Category: On The Diet
I have read two of the eat right books, and cannot find if psyllium fiber is an avoid or neutral for group O. Can I take psyllium fiber as in metamucil? How about the orange flavoring? Thanks, S.
Psyllium isn't recommended as a regular fiber supplement for type O. Ground flaxseed stirred into water or juice is a better choice. If you prefer an over-the-counter product, Peter has noted that "Citrucel," while not perfect, is an acceptable alternative to psyllium-based blends like Metamucil.
I'm a type O negative. Can I eat oatmeal? I don't understand the difference between nonsecretor and secretor. How can I tell which I am? Also. lots of conflicting information in all the D'Adamo books about pinto beans for type O. Most of the information says beneficial, but some says avoid. What is correct? ~ Mary Ann
Oatmeal is neutral for Os, unless: you wish to lose weight, suffer from inflammatory conditions, or you're a nonsecretor. In these situations, it should be avoided. Pinto beans, in the later round of research, turned out the other way: avoid for secretor Os, neutral for nonsecretor Os. Take a look at our update log for more info on the reasons for the changes. And the secretor/nonsecretor info page will tell you all about the differences between the two!
I'm new to the diet, Type O. I've notice some discrepancies among the food lists in the different books. For example, barley and oatmeal is neutral in one book, and avoid in another. Which is correct? -- Mary Beth
The food lists have changed somewhat, due to improved testing methods and additional research. The latest books have the correct values. Live Right 4 Your Type, the Encyclopedia and TYPEbase3® contain the secretor/nonsecretor-differentiated analysis of foods, while the Food Reference and Supplement Lists have an Eat Right-style design for those who don't plan on learning their secretor status.
I have purchased your books and would like to try out the O-Type Diet, as I can see that a lot of the foods you have on the Avoid list for type O actually cause quite a bit of problems with me. As I have to make some changes and want to substitute with items available here in South Africa where I live, I wanted to know if the following items are Beneficial,Neutral or Avoid on the Type O Diet: - Rooibos Tea (also known as Red Bush Tea) it is herbal and caffeine free and the drink of choice here in South Africa - Ostrich Meat, also very popular and widely available here, very lean red meat. I would appreciate your advise. Many thanks -- Silvana (Johannesburg, South Africa)

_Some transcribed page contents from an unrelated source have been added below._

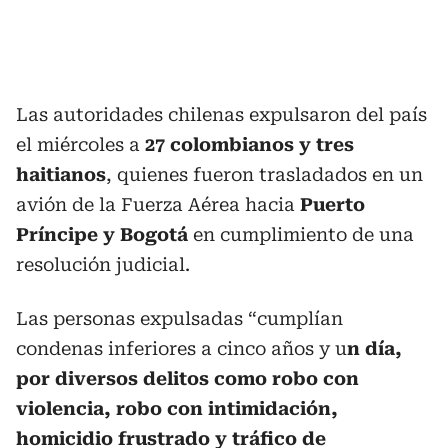
Las autoridades chilenas expulsaron del país
el miércoles a
27 colombianos y tres
haitianos
, quienes fueron trasladados en un
avión de la Fuerza Aérea hacia
Puerto
Príncipe y Bogotá
en cumplimiento de una
resolución judicial.
Las personas expulsadas “cumplían
condenas inferiores a cinco años y u
n día,
por diversos delitos como robo con
violencia, robo con intimidación,
homicidio frustrado y tráfico de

Rooibos Tea is fine for all types. Here's more on Rooibos. Ostrich is listed in the later books (Live Right and the Encyclopedia) and in TYPEbase3®. It is Neutral for everyone ... except me. (That is to say, I'm an O nonsecretor, for whom it is Beneficial. :->)
What about chicken liver for type o's? -- Melinda
Os make shopping at the butcher's a breeze. All you have to remember is what you can't have, which ain't much. The only three avoids in the meat/poultry list for type O secretors are . The status of organ meats follows the status of the animal from which it comes. Enjoy your chicken liver!
I'm a 'B' and in the list I can have white flour Does this mean all porpose flour?
Hi, Heather! Read the label of the flour you plan to purchase. If it has no additives, then it's fine. The average type B allowance in Live Right 4 Your Type is around 5-7 cups of dry grain or pasta per week, which includes any baked goods (bread or bagels or muffins, etc.) you might have. In other words, try to keep it to around one serving per day, and don't forget yer beneficial meats, fish, vegetables and dairy! ("OK, Mom!!" ;-))
I'm interested in using various products containing xylitol; however, the main sources of commercially produced xylitol are corn cobs and birch bark. As a B, I'm supposed to avoid corn so I'm assuming that I should avoid xylitol. Am I correct in my assumption?
Hello, Elvi! I don't have solid evidence as to whether the troublesome lectin in corn survives the chemical processing involved in making xylitol, a "sugar alcohol." It's highly unlikely.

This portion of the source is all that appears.